• _TASK DESCRIPTION_
Reproduce, exactly and in full, only the lines below from the one containing "t Laurent Libre" through the one containing "Wyjaśnienie różn".

• _DATA FOR THE TASK_
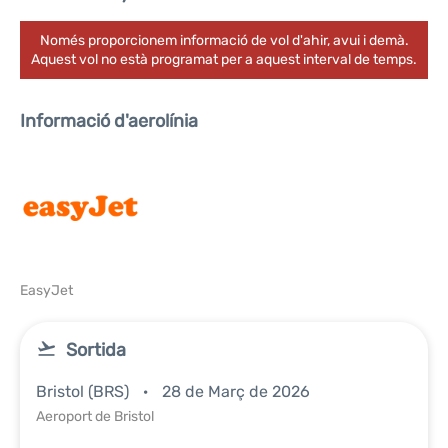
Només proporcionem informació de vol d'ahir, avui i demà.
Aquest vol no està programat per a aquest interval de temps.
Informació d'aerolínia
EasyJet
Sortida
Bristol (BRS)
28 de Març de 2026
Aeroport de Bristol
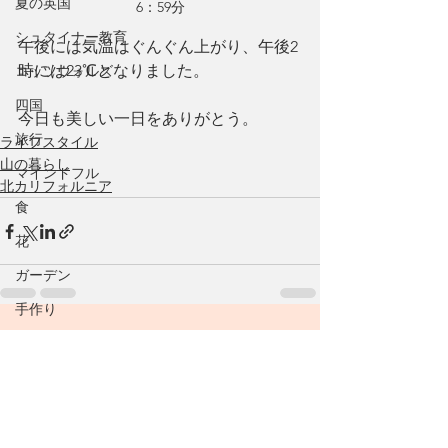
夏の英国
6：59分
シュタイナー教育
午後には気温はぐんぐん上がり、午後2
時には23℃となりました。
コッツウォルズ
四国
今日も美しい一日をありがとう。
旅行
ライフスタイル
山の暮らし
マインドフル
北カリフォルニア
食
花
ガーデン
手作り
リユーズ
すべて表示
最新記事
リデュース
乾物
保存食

---

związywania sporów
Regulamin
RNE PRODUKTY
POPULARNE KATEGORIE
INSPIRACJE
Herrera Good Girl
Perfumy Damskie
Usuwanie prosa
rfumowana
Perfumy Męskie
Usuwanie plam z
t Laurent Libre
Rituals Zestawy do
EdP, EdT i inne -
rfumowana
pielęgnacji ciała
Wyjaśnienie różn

* * *

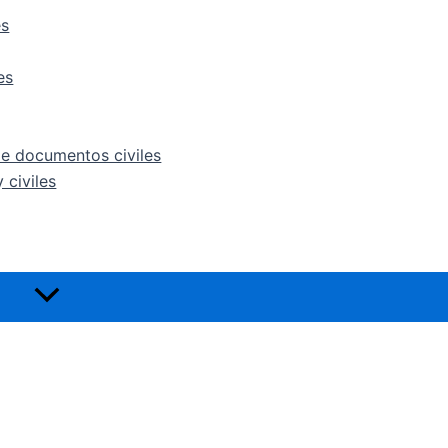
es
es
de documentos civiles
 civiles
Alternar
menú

• _FINISHED EXERCISE_
t Laurent Libre
Rituals Zestawy do
EdP, EdT i inne -
rfumowana
pielęgnacji ciała
Wyjaśnienie różn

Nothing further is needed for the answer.